The freedom allowed in the current system, plus a continuation of the larger share of revenue to be devoted to players salaries. Under the old CBA, the players received 57 percent of the NBA's basketball-related income. Once applied under cap rules, that meant the distribution of $2.17 billion last season. The players are willing to drop that to 54 percent – but the owners want to lock in a number -- $2 billion – wish would likely mean a severe reduction of the percentage of the players' take should the league's revenue grow as expected. Some projections have that locked-in $2 billion figure as equaling as low as 40 percent of what a given future season's revenue might be.

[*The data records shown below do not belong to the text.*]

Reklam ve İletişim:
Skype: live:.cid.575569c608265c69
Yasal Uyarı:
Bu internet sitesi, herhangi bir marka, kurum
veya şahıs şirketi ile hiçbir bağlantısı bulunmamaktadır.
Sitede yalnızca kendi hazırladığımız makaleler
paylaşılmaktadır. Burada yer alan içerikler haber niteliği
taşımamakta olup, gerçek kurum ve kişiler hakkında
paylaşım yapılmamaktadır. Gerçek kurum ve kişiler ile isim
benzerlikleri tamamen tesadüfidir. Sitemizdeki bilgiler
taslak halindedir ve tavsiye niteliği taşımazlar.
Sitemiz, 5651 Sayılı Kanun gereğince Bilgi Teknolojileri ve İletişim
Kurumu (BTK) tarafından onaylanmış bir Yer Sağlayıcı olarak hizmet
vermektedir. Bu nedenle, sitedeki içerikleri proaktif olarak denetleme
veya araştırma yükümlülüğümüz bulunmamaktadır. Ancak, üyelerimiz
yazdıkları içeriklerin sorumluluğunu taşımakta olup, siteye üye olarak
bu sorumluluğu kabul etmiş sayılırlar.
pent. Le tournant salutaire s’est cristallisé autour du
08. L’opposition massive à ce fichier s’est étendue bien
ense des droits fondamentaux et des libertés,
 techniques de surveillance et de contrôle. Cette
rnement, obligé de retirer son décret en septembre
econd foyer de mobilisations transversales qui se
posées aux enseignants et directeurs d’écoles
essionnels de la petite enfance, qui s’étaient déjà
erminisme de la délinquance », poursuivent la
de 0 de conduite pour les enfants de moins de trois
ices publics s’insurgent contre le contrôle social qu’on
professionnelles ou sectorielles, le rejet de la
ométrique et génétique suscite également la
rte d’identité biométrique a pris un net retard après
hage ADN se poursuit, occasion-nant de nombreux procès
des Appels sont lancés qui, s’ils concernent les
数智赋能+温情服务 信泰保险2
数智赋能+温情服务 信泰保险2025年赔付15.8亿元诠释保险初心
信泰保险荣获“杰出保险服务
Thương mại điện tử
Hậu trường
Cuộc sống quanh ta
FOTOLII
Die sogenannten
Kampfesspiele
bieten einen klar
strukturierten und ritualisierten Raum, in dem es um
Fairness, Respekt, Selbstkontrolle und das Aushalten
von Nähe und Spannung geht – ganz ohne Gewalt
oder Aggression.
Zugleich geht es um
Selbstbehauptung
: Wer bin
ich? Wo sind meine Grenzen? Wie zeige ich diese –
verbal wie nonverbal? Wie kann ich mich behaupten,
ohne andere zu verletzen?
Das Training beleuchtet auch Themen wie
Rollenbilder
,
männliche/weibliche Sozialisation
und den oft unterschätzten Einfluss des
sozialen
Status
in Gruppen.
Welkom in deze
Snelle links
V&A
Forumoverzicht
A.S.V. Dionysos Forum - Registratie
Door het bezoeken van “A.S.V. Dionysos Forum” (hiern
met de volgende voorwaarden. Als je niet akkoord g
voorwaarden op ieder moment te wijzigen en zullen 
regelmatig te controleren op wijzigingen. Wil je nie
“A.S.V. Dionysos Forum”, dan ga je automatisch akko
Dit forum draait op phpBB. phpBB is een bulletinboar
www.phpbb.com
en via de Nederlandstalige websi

The owners are arguing that such belt-tightening is necessary because they lost $370 million last season and that 22 of the 30 teams are losing money. They want the players to see themselves as "partners'' in this "losing'' proposition … but of course, at this early stage in negotiations – and it is early, as the only true deadline is the beginning of next season – there are no partners.
There are only villains.
Which brings me to Mark Cuban.
Cuban and the Dallas Mavericks are double bullseye's here, the defending champions uniquely positioned to serve as Exhibit A for both the prosecution and the defense cases.
What the owners side will argue about Cuban and the Mavs: The Mavs are the financial outlier, spenders who make the rest of us look bad, cheap, broke.

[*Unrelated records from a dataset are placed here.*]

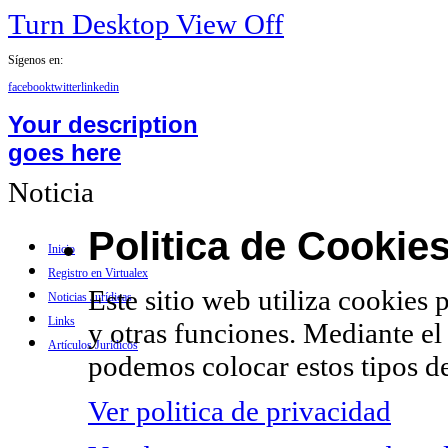
Turn Desktop View Off
Sígenos en:
facebook
twitter
linkedin
Your description
goes here
Noticia
Politica de Cookie
Inicio
Registro en Virtualex
Este sitio web utiliza cookies 
Noticias Jurídicas
Links
y otras funciones. Mediante el
Artículos Jurídicos
podemos colocar estos tipos de
Ver politica de privacidad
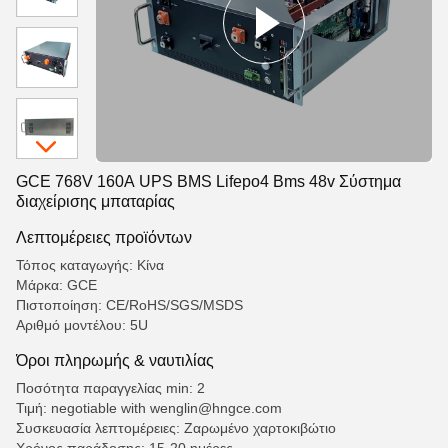
GCE 768V 160A UPS BMS Lifepo4 Bms 48v Σύστημα
διαχείρισης μπαταρίας
Λεπτομέρειες προϊόντων
Τόπος καταγωγής: Κίνα
Μάρκα: GCE
Πιστοποίηση: CE/RoHS/SGS/MSDS
Αριθμό μοντέλου: 5U
Όροι πληρωμής & ναυτιλίας
Ποσότητα παραγγελίας min: 2
Τιμή: negotiable with wenglin@hngce.com
Συσκευασία λεπτομέρειες: Ζαρωμένο χαρτοκιβώτιο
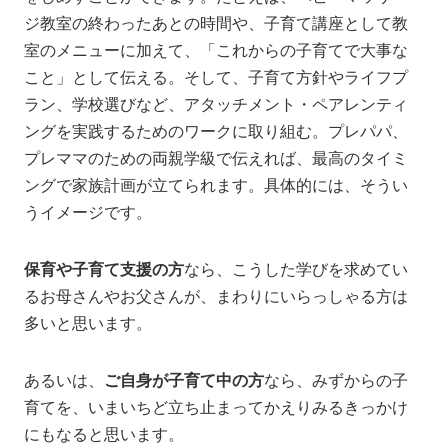
ジ教室の終わったあとの時間や、子育て講座として教
室のメニューに加えて、「これからの子育てで大事な
こと」として伝える。そして、子育て方針やライフプ
ラン、学校選びなど、アタッチメント・ペアレンティ
ングを実践するためのワークに取り組む。プレパパ、
プレママのための両親学級で伝えれば、最高のタイミ
ングで家族計画が立てられます。具体的には、そうい
うイメージです。
保育や子育て支援の方
なら、こうした学びを求めてい
るお母さんやお父さんが、まわりにいらっしゃる方は
多いと思います。
あるいは、
ご自身が子育て中の方
なら、みずからの子
育てを、いまいちど立ち止まってかえりみるきっかけ
にもなると思います。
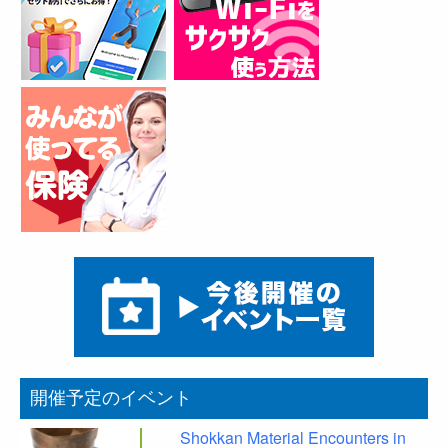
開催予定のイベント
Shokkan Material Encounters in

The accounting tricks that create that argument seem flimsy to me. I would argue furthermore that this collection of owners – many representing "new blood'' to combine with "old money'' – bought in and/or stayed in the NBA knowing full well that franchise values were high and that the cost of doing business was high, too.
This is where the players side counters, rightfully, that it is not their responsibility to manage the owners' wallets, not their responsibility to caution the owners about their own financial foolishness.
I'll go a step beyond that: What the best owners, like Cuban, do to compete is NOT foolish. It is not foolish to pay a sixth man like Jason Terry over $10 million a year to be a "backup'' if that is a key piece to contention. It is not foolish for Boston to pay Garnett and Pierce and Allen if that's what it takes to win a title. Financially speaking, there is nothing foolish about Miami's teaming of Wade, LeBron and Bosh.
Owners are generally not only smart businessmen, but are also competitive sportsmen. I've always argued that their profits don't need to occur like an employee's, with a paycheck every two weeks. Their profits come with success … and they come at the end of the ride, when an owner opts to sell.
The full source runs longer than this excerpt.